Sunday, March 24, 2013

Stuck in the middle of a story? To toss or to tell it through to the end?

“It's important in life to conclude things properly. Only then can you let go. Otherwise you are left with words you should have said but never did, and your heart is heavy with remorse.” 
A completely minor and unimportant moment in the book and movie, "Life of Pi," was fascinating to me:  the fictional author interviewing Pi shares his own life-changing experience with Pi:  he had worked on a book for over two years and had finally given up and thrown the book away.  

I, personally, would never give a "writer" who had abandoned a story MY story.  Never. 

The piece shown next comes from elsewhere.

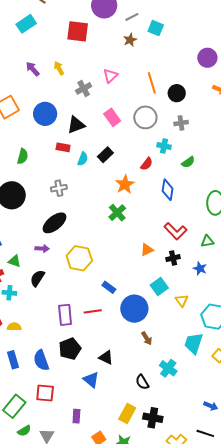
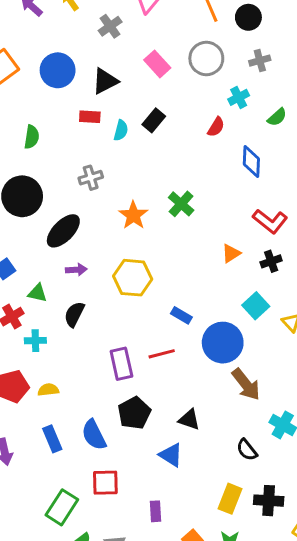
cyan cross: (164, 146) -> (239, 97), turned -32
orange star: (125, 184) -> (133, 215), moved
black ellipse: (54, 223) -> (63, 231), moved
brown arrow: (147, 338) -> (246, 384), size x1.6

Why would anyone bother to finish a book if they have to work through it?  Shouldn't the story flow perfectly from Once Upon a Time to The End?  

All writers start with a dream:  a captured moment of pure inspiration. (Zap! Writing)   

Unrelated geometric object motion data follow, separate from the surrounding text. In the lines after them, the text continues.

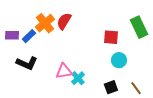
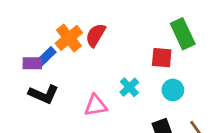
green rectangle: (139, 27) -> (183, 34), moved
purple rectangle: (12, 35) -> (32, 63), moved
cyan cross: (78, 78) -> (129, 87), moved

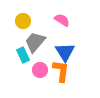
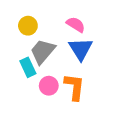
blue triangle: (65, 52) -> (81, 49), moved

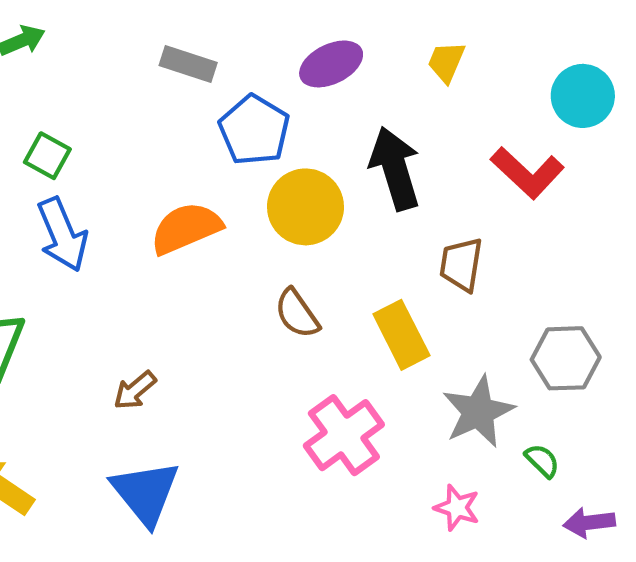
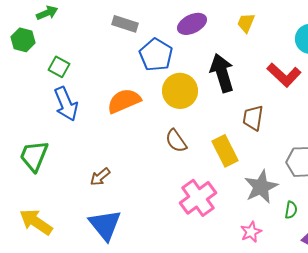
green semicircle: (542, 461) -> (291, 210), turned 54
pink star: (457, 508) -> (251, 232), turned 30

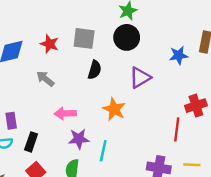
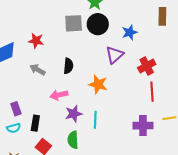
gray square: (84, 38) -> (74, 23), moved
blue star: (179, 55) -> (130, 32), moved
black semicircle: (95, 70) -> (68, 66), moved
red cross: (196, 106) -> (147, 66), moved

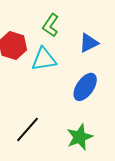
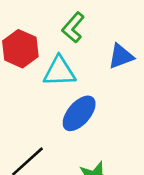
blue ellipse: (85, 87) -> (79, 113), moved

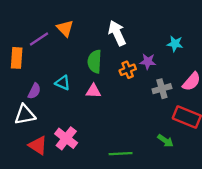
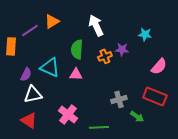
orange triangle: (65, 28) -> (52, 21), turned 42
cyan triangle: (63, 83) -> (50, 67), size x1.5
gray cross: (162, 89) -> (119, 99), moved
white triangle: (25, 115) -> (33, 94), moved
pink cross: (66, 138) -> (68, 114), moved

Here's where writers separate from dreamers in the pack:  the personal, internalized "moment" of inspiration has to be expressed externally as a story.  The writer chooses how to express the story she wants to tell.  Will it be a poem?  A book?  A song?  A play? 

A dreamer can fake it through step one and start expressing an internal moment as a story, but the thrill for the dreamer is reliving the moment of inspiration; not the creation of the external story.  The dreamer wants to keep the inspiration for herself.  The dreamer will never write out the dream to its conclusion.  Concluding the moment of inspiration would kill the dream.

The dreamer gives up the writing and clings to the dream.  It's MY Moment.  I'm not risking it. I'm tossing the story.  It will never equal my dream.

Now comes the moment of truth.  The writer faces the biggest question of all:  can I tell this story?  Do I have what it takes to push the dream I experienced out of my mind and into the world?  Can I let it go?     

The writer plunges on; putting words on paper until the link between inspiration and external expression of the dream are woven together into a story.  Writers pour dream after dream into each scene of the story to draw the reader into a shared flash of inspiration.

A friend of mine, a talented painter, finishes a painting, shows it and sells it. She's kept a few paintings over the years, but for the most part, if a painting doesn't sell and she needs the space in her studio to work, she re-uses the canvas.  She paints over canvases she didn't sell and isn't planning to show in the future.    

In E-publishing, writers can rewrite over their canvases.  I've received a ton of notices from Amazon that writers have updated their Kindle books with significant edits.  I love that writers are re-painting stories that they want to sell or show.  

Middles are the toughest to write.  There's no doubt about that, but to bring the story out, you have to write out the whole dream.  Don't be afraid you'll sell the dream short.  You dreamed it perfectly and flawlessly.  The dream will always be yours.  Savor your dreams.  Inspire yourself to make your story better as you push through the middle.  Give the middle a chance to bungee back and forth from the moment of inspiration to the conclusion.  Complete the dream.  Move on to repaint the next dream. Push your dreams onto paper.